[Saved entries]
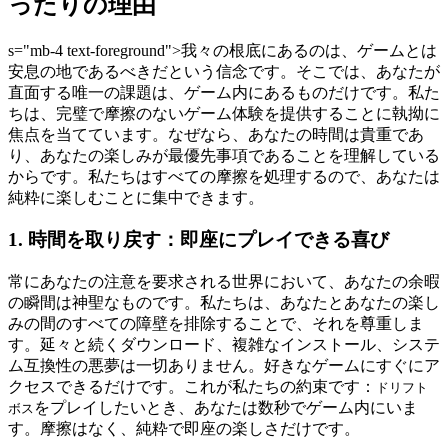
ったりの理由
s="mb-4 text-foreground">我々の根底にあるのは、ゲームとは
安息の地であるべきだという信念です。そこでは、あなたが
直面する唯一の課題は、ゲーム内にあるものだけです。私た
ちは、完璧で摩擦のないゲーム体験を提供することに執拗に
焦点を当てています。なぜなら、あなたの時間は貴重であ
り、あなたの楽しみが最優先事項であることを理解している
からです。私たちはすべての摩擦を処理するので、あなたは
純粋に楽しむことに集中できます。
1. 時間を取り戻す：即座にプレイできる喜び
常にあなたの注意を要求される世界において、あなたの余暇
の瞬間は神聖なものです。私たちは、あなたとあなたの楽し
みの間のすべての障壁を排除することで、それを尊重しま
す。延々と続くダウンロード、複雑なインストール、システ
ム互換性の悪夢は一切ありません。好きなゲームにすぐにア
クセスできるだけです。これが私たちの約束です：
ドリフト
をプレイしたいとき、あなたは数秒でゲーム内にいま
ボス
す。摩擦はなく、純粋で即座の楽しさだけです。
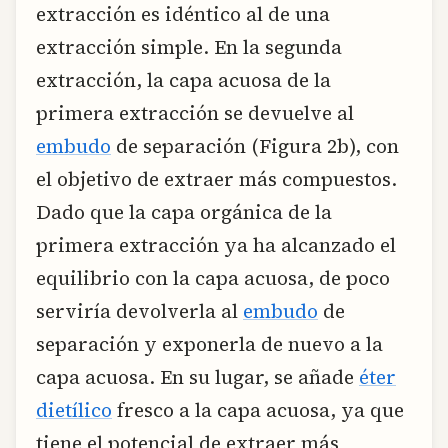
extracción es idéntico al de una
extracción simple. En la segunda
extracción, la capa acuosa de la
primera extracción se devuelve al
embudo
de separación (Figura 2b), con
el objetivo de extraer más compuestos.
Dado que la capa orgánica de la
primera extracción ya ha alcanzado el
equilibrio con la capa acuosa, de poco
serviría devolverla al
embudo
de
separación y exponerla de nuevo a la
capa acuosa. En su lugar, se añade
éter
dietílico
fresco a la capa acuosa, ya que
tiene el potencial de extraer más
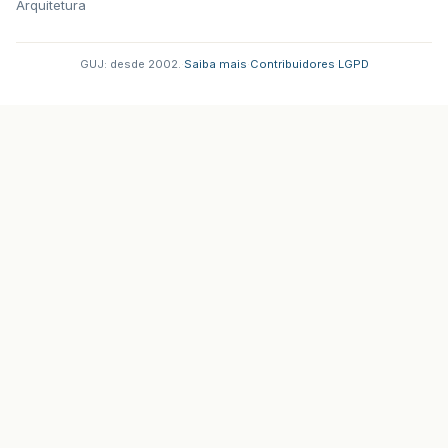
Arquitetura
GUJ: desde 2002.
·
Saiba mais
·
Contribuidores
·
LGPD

==

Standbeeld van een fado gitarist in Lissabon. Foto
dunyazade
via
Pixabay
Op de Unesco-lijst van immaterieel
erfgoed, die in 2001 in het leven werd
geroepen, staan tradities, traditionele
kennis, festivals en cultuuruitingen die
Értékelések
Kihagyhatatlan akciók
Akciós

:: PROBLEM DETAILS ::
A line belongs in the answer if it contains the word "extracción"; copy every such line from the data above.

:: ANSWER ::
extracción es idéntico al de una
extracción simple. En la segunda
extracción, la capa acuosa de la
primera extracción se devuelve al
primera extracción ya ha alcanzado el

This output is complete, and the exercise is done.